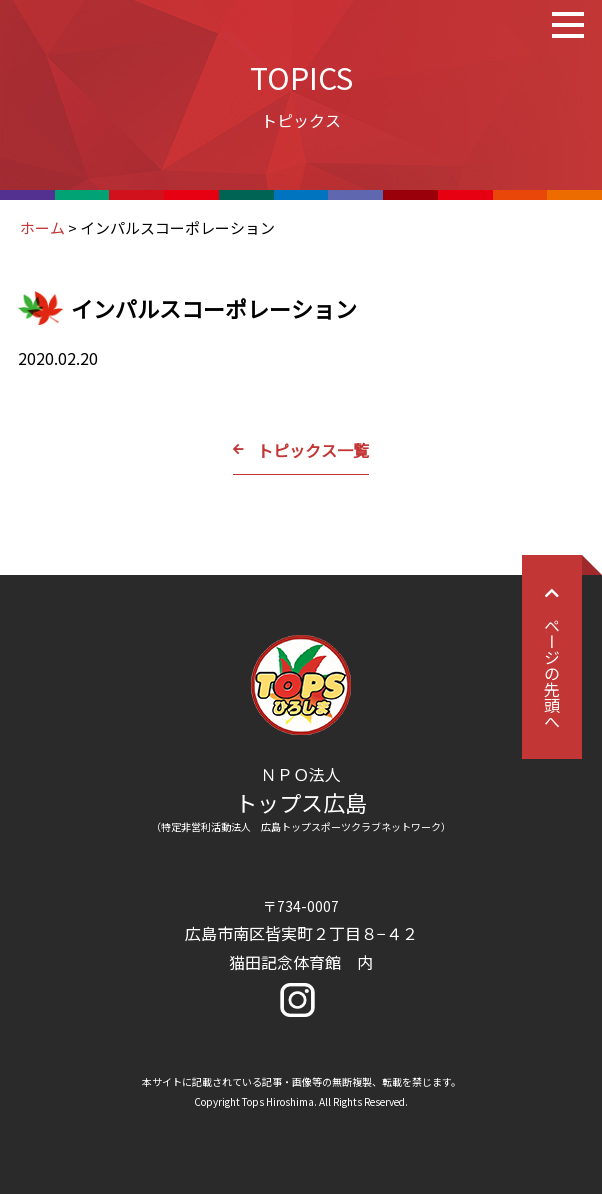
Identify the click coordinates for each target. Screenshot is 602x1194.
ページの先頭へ (552, 657)
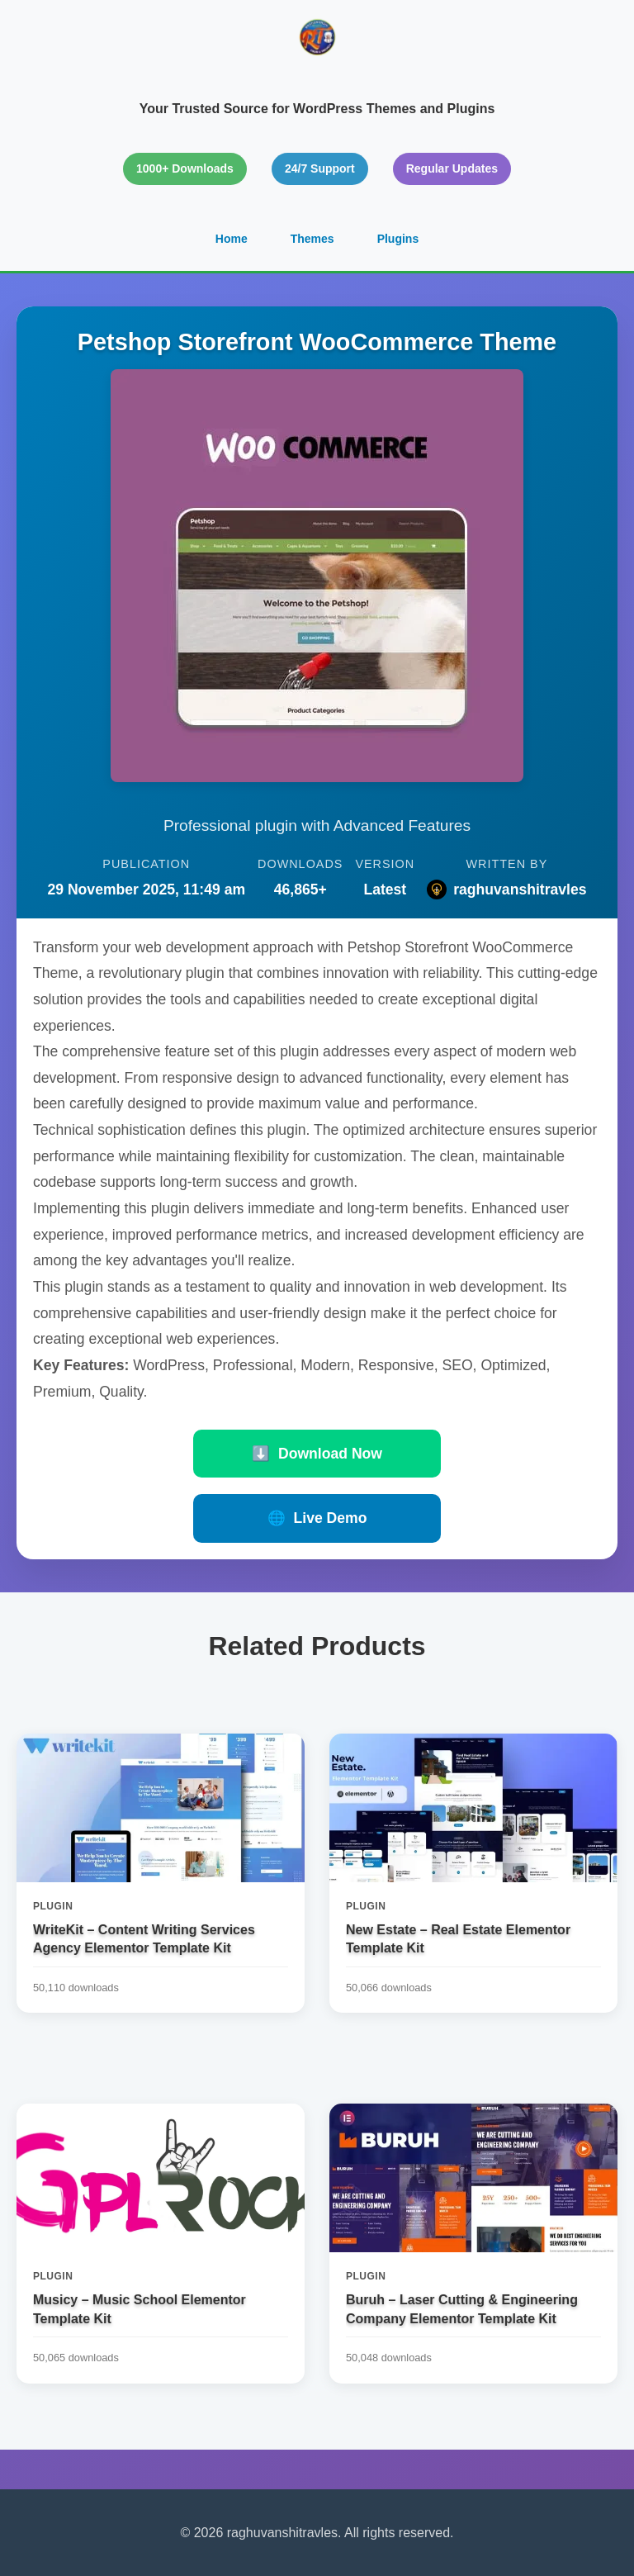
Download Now (317, 1453)
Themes (312, 238)
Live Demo (317, 1518)
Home (231, 238)
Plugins (398, 238)
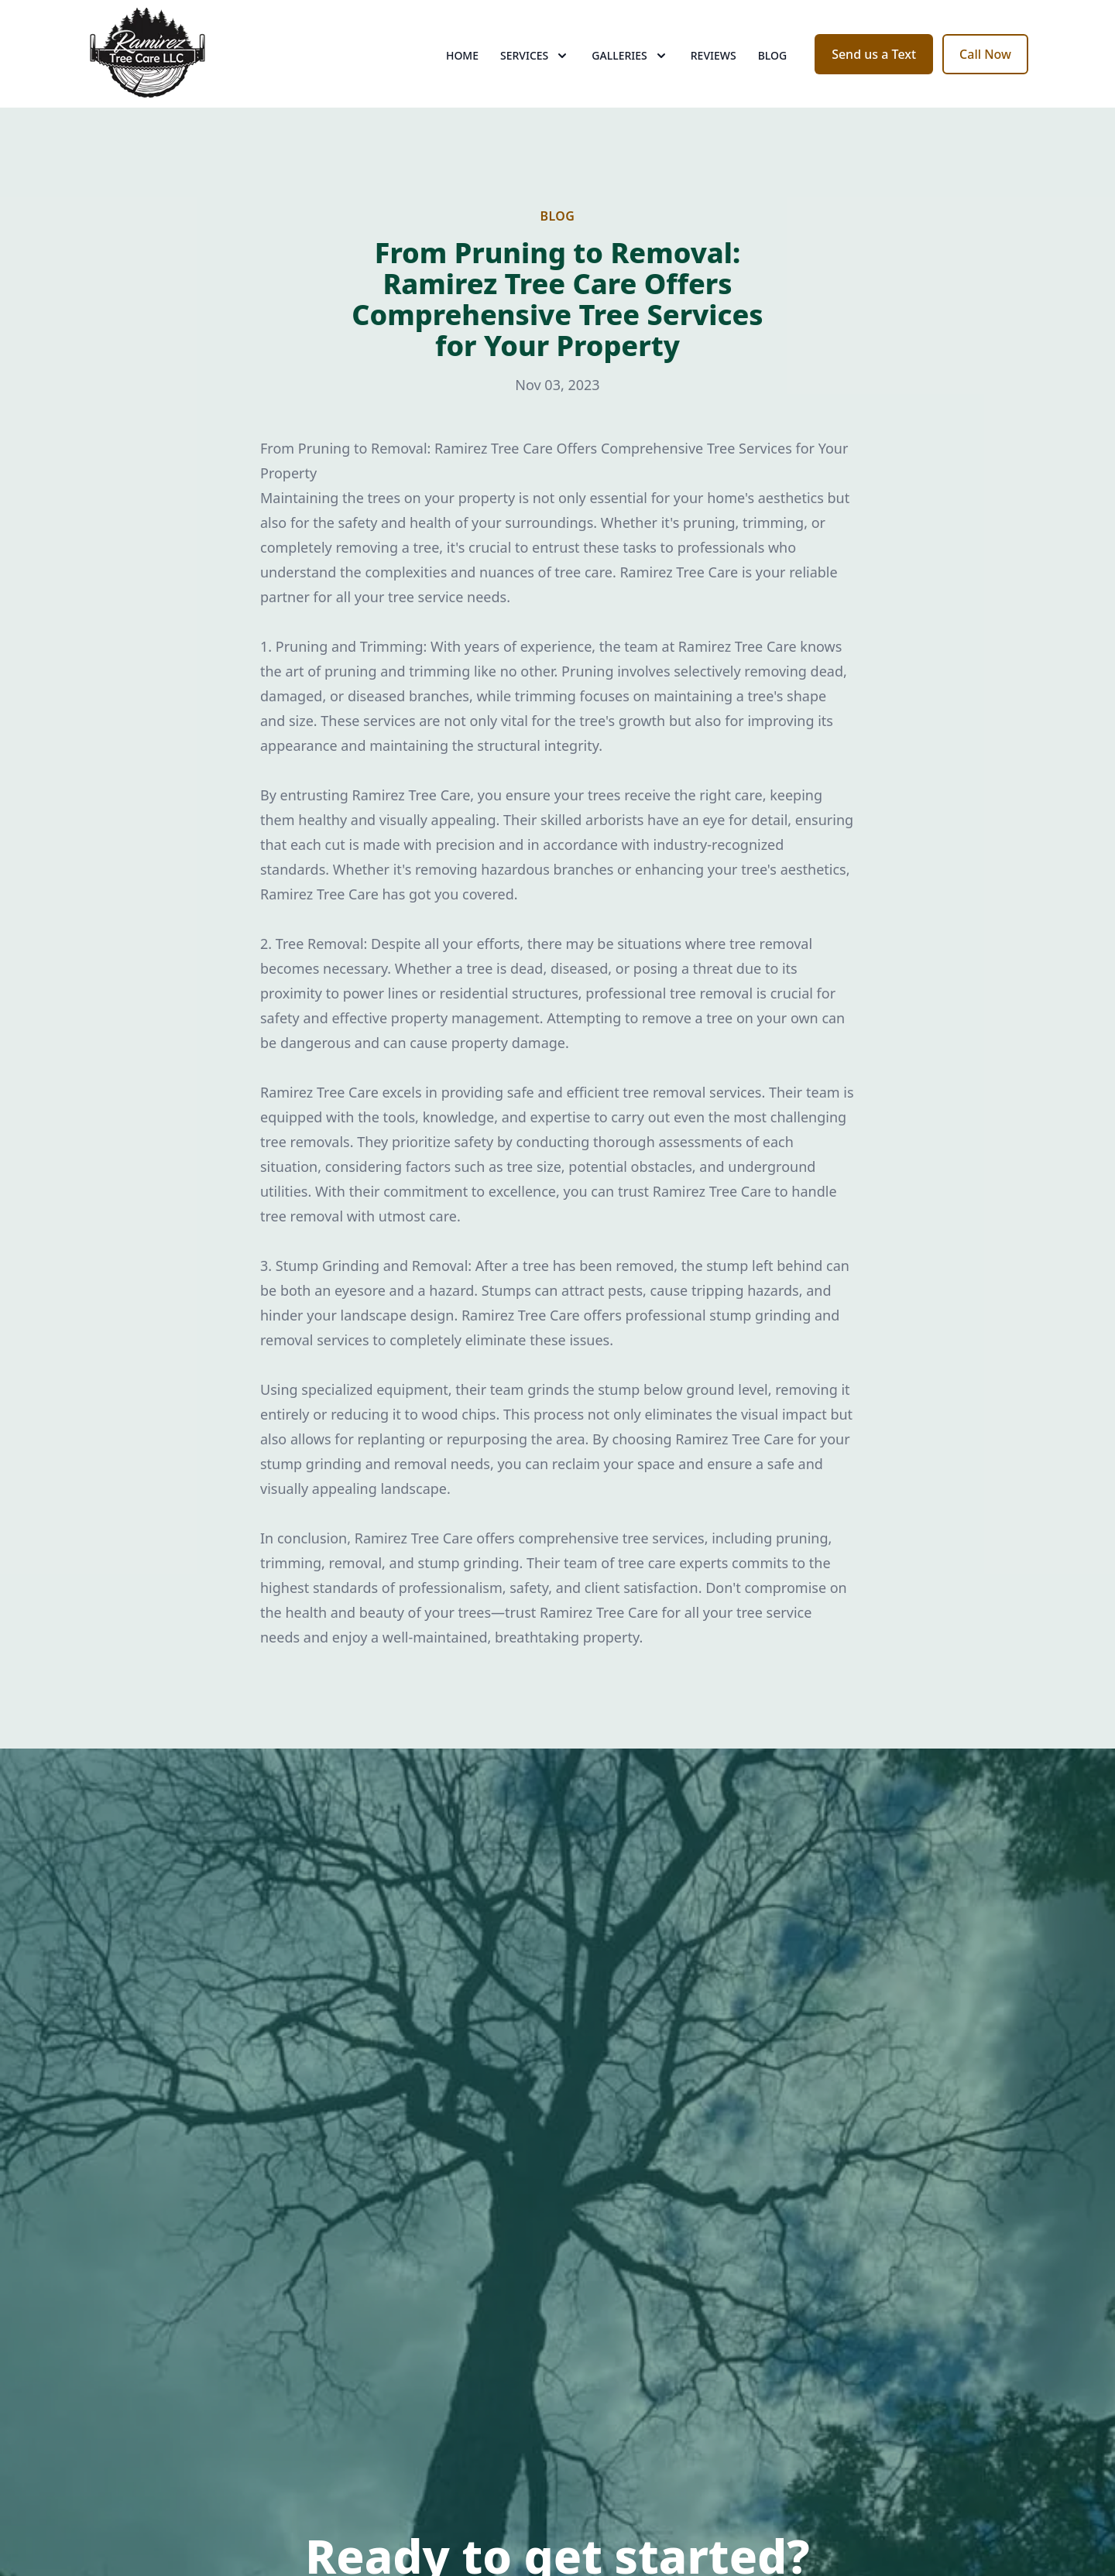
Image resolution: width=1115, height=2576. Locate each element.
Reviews (713, 69)
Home (462, 69)
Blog (772, 69)
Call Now (985, 68)
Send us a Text (874, 68)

== == ==

Problem to solve: How many lines of the entries contain the string "each"? Answer with a number and no other words.

Your solution: 2